====== Study material ======

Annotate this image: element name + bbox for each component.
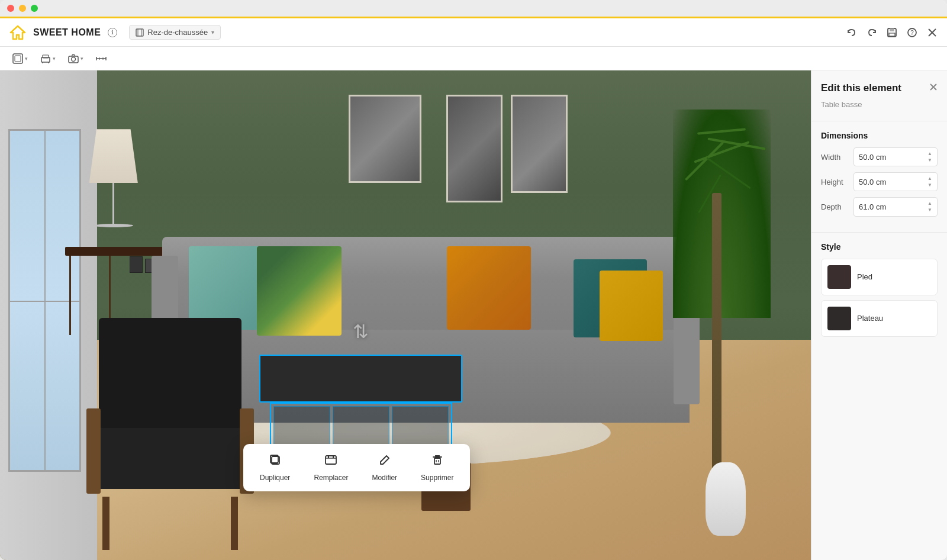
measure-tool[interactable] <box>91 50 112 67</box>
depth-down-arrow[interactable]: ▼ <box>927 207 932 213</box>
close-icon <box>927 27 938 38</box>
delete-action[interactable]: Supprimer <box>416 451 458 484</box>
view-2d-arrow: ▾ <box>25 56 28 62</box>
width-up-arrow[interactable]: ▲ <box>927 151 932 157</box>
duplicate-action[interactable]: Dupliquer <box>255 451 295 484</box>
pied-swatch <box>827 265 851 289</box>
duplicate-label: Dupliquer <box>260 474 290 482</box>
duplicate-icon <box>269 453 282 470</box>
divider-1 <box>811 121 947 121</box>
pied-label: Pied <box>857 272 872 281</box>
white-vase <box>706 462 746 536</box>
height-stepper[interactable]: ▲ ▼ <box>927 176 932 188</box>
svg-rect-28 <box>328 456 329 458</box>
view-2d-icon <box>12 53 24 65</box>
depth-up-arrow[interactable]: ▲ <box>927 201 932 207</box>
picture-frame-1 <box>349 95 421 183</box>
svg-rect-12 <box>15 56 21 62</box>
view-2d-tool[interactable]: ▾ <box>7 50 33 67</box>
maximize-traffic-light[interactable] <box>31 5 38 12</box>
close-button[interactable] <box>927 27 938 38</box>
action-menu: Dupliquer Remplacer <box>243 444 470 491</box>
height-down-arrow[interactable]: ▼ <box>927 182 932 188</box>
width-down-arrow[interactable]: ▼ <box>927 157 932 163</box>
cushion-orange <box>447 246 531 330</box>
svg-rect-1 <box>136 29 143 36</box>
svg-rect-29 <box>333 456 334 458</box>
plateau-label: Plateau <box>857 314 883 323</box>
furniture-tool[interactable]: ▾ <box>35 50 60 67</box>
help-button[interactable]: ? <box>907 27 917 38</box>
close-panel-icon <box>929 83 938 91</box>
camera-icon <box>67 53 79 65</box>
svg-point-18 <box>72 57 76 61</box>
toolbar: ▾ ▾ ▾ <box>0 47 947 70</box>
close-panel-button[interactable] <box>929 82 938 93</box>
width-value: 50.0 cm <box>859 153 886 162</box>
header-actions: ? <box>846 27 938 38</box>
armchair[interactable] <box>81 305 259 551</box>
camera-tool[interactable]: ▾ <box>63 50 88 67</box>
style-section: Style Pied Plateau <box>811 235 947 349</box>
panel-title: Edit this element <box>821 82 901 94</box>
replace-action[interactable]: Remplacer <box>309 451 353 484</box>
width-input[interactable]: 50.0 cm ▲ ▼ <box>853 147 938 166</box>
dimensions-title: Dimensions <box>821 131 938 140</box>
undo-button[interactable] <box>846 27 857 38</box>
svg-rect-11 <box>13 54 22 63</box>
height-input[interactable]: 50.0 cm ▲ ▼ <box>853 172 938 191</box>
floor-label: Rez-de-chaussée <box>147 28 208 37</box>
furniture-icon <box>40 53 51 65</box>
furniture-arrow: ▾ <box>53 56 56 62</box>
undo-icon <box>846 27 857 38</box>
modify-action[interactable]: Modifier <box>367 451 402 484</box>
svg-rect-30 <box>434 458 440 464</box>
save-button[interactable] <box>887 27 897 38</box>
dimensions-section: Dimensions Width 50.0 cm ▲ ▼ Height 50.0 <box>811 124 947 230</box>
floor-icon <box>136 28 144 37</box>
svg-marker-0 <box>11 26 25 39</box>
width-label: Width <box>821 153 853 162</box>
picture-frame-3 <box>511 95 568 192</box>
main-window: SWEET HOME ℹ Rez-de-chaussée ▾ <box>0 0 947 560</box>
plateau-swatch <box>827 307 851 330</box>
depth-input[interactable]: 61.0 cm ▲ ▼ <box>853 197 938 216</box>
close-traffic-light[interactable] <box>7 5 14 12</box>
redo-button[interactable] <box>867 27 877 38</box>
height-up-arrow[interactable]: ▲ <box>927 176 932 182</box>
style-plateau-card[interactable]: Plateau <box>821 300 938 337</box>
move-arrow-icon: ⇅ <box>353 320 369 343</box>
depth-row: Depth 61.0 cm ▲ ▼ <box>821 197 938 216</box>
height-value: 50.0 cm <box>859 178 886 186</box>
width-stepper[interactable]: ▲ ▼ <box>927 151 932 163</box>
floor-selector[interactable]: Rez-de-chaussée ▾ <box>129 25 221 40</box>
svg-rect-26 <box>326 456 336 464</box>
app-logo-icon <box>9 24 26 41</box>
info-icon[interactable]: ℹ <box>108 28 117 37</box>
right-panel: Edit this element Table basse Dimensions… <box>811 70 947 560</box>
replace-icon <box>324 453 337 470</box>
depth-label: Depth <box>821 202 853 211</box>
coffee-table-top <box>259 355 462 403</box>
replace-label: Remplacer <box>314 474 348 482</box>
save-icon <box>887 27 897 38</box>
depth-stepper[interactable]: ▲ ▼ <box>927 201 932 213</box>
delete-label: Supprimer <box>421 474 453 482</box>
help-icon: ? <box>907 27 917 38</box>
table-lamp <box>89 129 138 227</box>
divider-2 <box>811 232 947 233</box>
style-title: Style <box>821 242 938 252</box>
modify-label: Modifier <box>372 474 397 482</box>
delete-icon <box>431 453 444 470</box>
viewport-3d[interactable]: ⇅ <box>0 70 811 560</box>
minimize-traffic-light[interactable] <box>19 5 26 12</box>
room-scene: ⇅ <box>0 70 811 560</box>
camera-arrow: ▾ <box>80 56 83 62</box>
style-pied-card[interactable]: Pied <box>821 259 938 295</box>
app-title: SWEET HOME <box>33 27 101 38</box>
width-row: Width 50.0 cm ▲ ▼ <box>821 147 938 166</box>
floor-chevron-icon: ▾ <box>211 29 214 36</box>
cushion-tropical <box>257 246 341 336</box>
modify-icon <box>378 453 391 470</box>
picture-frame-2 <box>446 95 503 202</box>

======

Set the data above down again exactly as given, with no pictures.

Answer area:
Annotate this image: element name + bbox for each component.
measure-tool[interactable] <box>91 50 112 67</box>
depth-down-arrow[interactable]: ▼ <box>927 207 932 213</box>
close-icon <box>927 27 938 38</box>
delete-action[interactable]: Supprimer <box>416 451 458 484</box>
view-2d-arrow: ▾ <box>25 56 28 62</box>
width-up-arrow[interactable]: ▲ <box>927 151 932 157</box>
duplicate-action[interactable]: Dupliquer <box>255 451 295 484</box>
pied-swatch <box>827 265 851 289</box>
duplicate-label: Dupliquer <box>260 474 290 482</box>
duplicate-icon <box>269 453 282 470</box>
divider-1 <box>811 121 947 121</box>
pied-label: Pied <box>857 272 872 281</box>
white-vase <box>706 462 746 536</box>
height-stepper[interactable]: ▲ ▼ <box>927 176 932 188</box>
svg-rect-28 <box>328 456 329 458</box>
view-2d-icon <box>12 53 24 65</box>
depth-up-arrow[interactable]: ▲ <box>927 201 932 207</box>
picture-frame-1 <box>349 95 421 183</box>
svg-rect-12 <box>15 56 21 62</box>
view-2d-tool[interactable]: ▾ <box>7 50 33 67</box>
maximize-traffic-light[interactable] <box>31 5 38 12</box>
close-button[interactable] <box>927 27 938 38</box>
action-menu: Dupliquer Remplacer <box>243 444 470 491</box>
height-down-arrow[interactable]: ▼ <box>927 182 932 188</box>
width-down-arrow[interactable]: ▼ <box>927 157 932 163</box>
cushion-orange <box>447 246 531 330</box>
svg-rect-1 <box>136 29 143 36</box>
svg-rect-29 <box>333 456 334 458</box>
plateau-label: Plateau <box>857 314 883 323</box>
furniture-tool[interactable]: ▾ <box>35 50 60 67</box>
help-button[interactable]: ? <box>907 27 917 38</box>
close-panel-icon <box>929 83 938 91</box>
camera-icon <box>67 53 79 65</box>
svg-point-18 <box>72 57 76 61</box>
toolbar: ▾ ▾ ▾ <box>0 47 947 70</box>
close-panel-button[interactable] <box>929 82 938 93</box>
width-value: 50.0 cm <box>859 153 886 162</box>
header-actions: ? <box>846 27 938 38</box>
armchair[interactable] <box>81 305 259 551</box>
camera-tool[interactable]: ▾ <box>63 50 88 67</box>
style-section: Style Pied Plateau <box>811 235 947 349</box>
panel-title: Edit this element <box>821 82 901 94</box>
replace-action[interactable]: Remplacer <box>309 451 353 484</box>
width-input[interactable]: 50.0 cm ▲ ▼ <box>853 147 938 166</box>
dimensions-title: Dimensions <box>821 131 938 140</box>
undo-button[interactable] <box>846 27 857 38</box>
svg-rect-11 <box>13 54 22 63</box>
height-input[interactable]: 50.0 cm ▲ ▼ <box>853 172 938 191</box>
floor-label: Rez-de-chaussée <box>147 28 208 37</box>
furniture-icon <box>40 53 51 65</box>
furniture-arrow: ▾ <box>53 56 56 62</box>
undo-icon <box>846 27 857 38</box>
modify-action[interactable]: Modifier <box>367 451 402 484</box>
svg-rect-30 <box>434 458 440 464</box>
save-button[interactable] <box>887 27 897 38</box>
dimensions-section: Dimensions Width 50.0 cm ▲ ▼ Height 50.0 <box>811 124 947 230</box>
floor-icon <box>136 28 144 37</box>
svg-marker-0 <box>11 26 25 39</box>
width-label: Width <box>821 153 853 162</box>
picture-frame-3 <box>511 95 568 192</box>
main-window: SWEET HOME ℹ Rez-de-chaussée ▾ <box>0 0 947 560</box>
plateau-swatch <box>827 307 851 330</box>
depth-input[interactable]: 61.0 cm ▲ ▼ <box>853 197 938 216</box>
close-traffic-light[interactable] <box>7 5 14 12</box>
redo-button[interactable] <box>867 27 877 38</box>
height-up-arrow[interactable]: ▲ <box>927 176 932 182</box>
style-plateau-card[interactable]: Plateau <box>821 300 938 337</box>
move-arrow-icon: ⇅ <box>353 320 369 343</box>
depth-row: Depth 61.0 cm ▲ ▼ <box>821 197 938 216</box>
height-value: 50.0 cm <box>859 178 886 186</box>
width-stepper[interactable]: ▲ ▼ <box>927 151 932 163</box>
floor-selector[interactable]: Rez-de-chaussée ▾ <box>129 25 221 40</box>
svg-rect-26 <box>326 456 336 464</box>
app-logo-icon <box>9 24 26 41</box>
info-icon[interactable]: ℹ <box>108 28 117 37</box>
right-panel: Edit this element Table basse Dimensions… <box>811 70 947 560</box>
replace-icon <box>324 453 337 470</box>
depth-label: Depth <box>821 202 853 211</box>
coffee-table-top <box>259 355 462 403</box>
replace-label: Remplacer <box>314 474 348 482</box>
save-icon <box>887 27 897 38</box>
depth-stepper[interactable]: ▲ ▼ <box>927 201 932 213</box>
delete-label: Supprimer <box>421 474 453 482</box>
help-icon: ? <box>907 27 917 38</box>
table-lamp <box>89 129 138 227</box>
divider-2 <box>811 232 947 233</box>
style-title: Style <box>821 242 938 252</box>
modify-label: Modifier <box>372 474 397 482</box>
delete-icon <box>431 453 444 470</box>
viewport-3d[interactable]: ⇅ <box>0 70 811 560</box>
minimize-traffic-light[interactable] <box>19 5 26 12</box>
room-scene: ⇅ <box>0 70 811 560</box>
camera-arrow: ▾ <box>80 56 83 62</box>
style-pied-card[interactable]: Pied <box>821 259 938 295</box>
app-title: SWEET HOME <box>33 27 101 38</box>
width-row: Width 50.0 cm ▲ ▼ <box>821 147 938 166</box>
floor-chevron-icon: ▾ <box>211 29 214 36</box>
cushion-tropical <box>257 246 341 336</box>
modify-icon <box>378 453 391 470</box>
picture-frame-2 <box>446 95 503 202</box>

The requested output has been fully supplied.